It is an always shifting ceiling... unless you have a tightly controlled environment. Your temp and RH will be important too. other factors are invovled in this equation. DLI is a better way to understand it, then you don't have to account for different hours of use when comparing to someone else's results or previous results etc. So, remember this is a ballpark... and a large ballpark in a less-controlled environment.
800-1000 ppfd is going to be near max over 12 hours (35-42 DLI, if i'm off on the ppfd range, the DLI is more accurate -- google DLI chart.)
over 18 hours, you need 2/3rds of power over 12 hours to acheive same DLI. 500-700ish ppfd for 18 hours.
DLI is 1:1 directly proportional to hours of use... it all makes sense when you understand the math behind it. Google a DLI chart and see how it all meshes as i described.

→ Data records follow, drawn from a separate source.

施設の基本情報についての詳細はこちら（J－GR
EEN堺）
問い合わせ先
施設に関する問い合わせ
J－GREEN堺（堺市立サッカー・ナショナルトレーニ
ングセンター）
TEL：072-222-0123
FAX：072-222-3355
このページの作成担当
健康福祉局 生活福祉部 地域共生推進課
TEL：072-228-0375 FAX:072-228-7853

studies covering just a few hours difference show there is virtually no difference in yield whether you provide 40DLI over 10, 11, 12, 13 hours (all acceptable for bloom). you should only use more or less hours if you are using it to adjust what is given to the plant... I.E. more is not necessarily better in all cases. so, don't assume that. make an informed choice in this regard, not a based on whimsy.
Is there a difference with large variation of how long light is provided? this is more important for an autoflower than aphotoperiod, since there's a limited range of common sense choices for photoperiods in bloom. 10-13 hous is rational and won't cause a hormonal balance issue in bloom. Autos you may choose anything from 24 - 12 hours, give or take... sometimes autos get placed in with photoperiods in bloom. The answer is i don't know. i haven't read anything that compared this to a baseline of some sort and with a suitable sample size to be confident about what was seen/learned. I'd expect at some point you get more stretching with longer dark periods... so at some point a "40 DLI" may have a slightly different outcome if some other important factor is significantly different from a 'norm' or typical expectation.
it's all relative... so "optimal amount of light" shifts... if you udnerstand all the factors, it is easier to translate and apply this understanding of providing photons to the plant.
trial and error... let this math get you in a ballpark as far as what you provide, then you observe and react to what the plant does... internode length will be a good guide. that will tell you if it needs more or less light.
VPD will matter... you may need to feed more, but if vpd is higher than before it may take care of itself.
rates.. change over time... don't think of the plant as a snapshot.. it's an ever evolving thing with constant change. it's not ml/L of X fertilizer... it how many molecules of each needed building block you provide per day... or per second or per hour... it is a rate that we must understand. it gets complicated due to all the relativistic factors invovled with feeding or giving light etc.